Start of Block

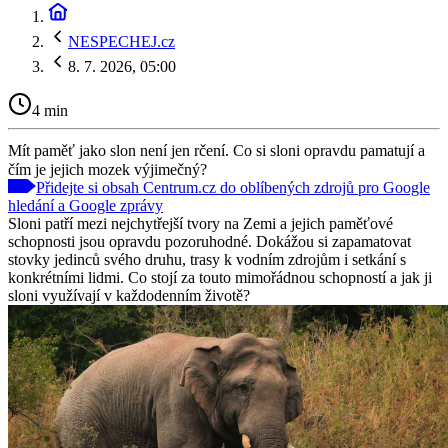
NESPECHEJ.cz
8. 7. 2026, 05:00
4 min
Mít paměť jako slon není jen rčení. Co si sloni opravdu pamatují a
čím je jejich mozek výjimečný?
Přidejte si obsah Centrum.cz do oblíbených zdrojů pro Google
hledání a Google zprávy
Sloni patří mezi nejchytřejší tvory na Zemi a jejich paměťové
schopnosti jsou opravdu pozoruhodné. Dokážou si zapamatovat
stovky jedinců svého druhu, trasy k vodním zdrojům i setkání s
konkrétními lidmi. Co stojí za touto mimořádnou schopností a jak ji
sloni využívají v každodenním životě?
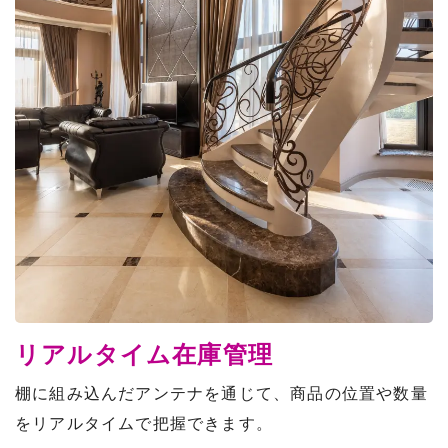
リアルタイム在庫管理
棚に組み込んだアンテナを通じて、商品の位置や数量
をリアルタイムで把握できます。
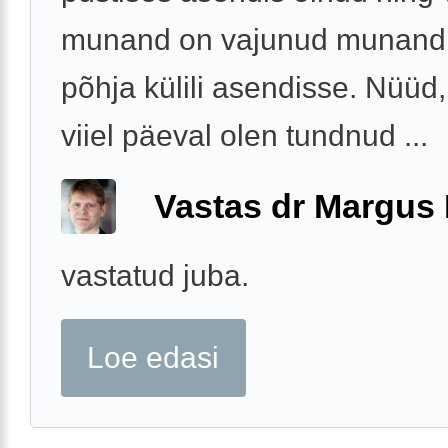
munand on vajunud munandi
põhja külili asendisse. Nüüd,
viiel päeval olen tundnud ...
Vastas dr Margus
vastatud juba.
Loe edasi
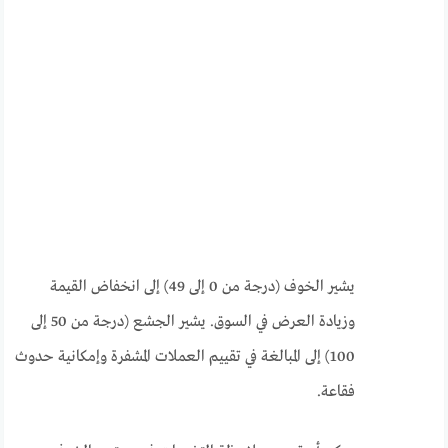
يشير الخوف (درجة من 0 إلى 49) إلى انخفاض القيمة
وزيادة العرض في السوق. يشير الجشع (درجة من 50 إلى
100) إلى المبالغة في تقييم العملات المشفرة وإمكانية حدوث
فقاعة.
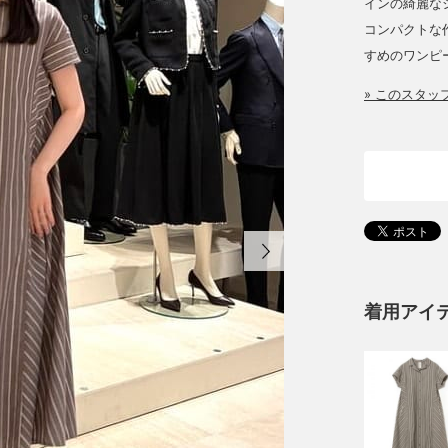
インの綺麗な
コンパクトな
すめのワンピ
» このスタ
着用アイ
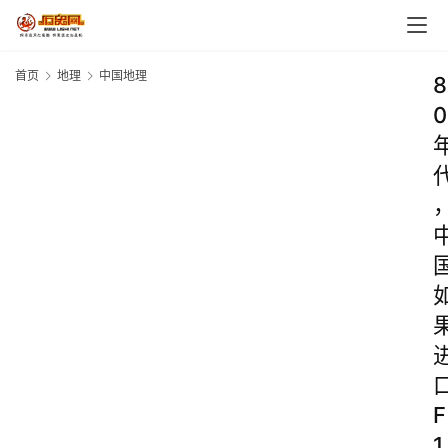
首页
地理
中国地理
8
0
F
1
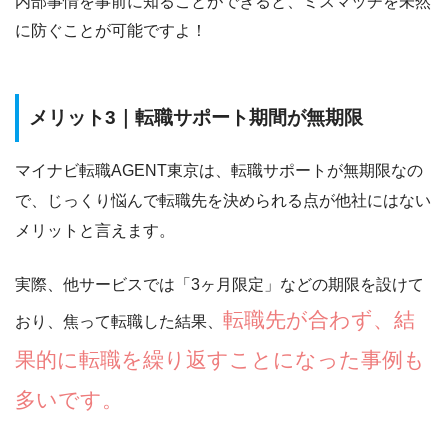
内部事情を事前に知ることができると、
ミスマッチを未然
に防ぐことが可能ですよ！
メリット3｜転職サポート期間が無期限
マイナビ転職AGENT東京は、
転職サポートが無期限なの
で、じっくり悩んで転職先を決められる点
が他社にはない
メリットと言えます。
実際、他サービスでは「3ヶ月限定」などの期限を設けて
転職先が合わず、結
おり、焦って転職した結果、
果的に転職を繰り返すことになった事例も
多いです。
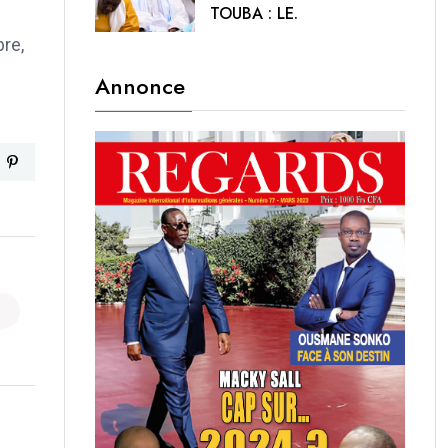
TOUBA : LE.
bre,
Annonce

End of Block

Aim of the task —
Look through the entries above; find each line with the word "Google" and copy it.

Answer below —
Přidejte si obsah Centrum.cz do oblíbených zdrojů pro Google
hledání a Google zprávy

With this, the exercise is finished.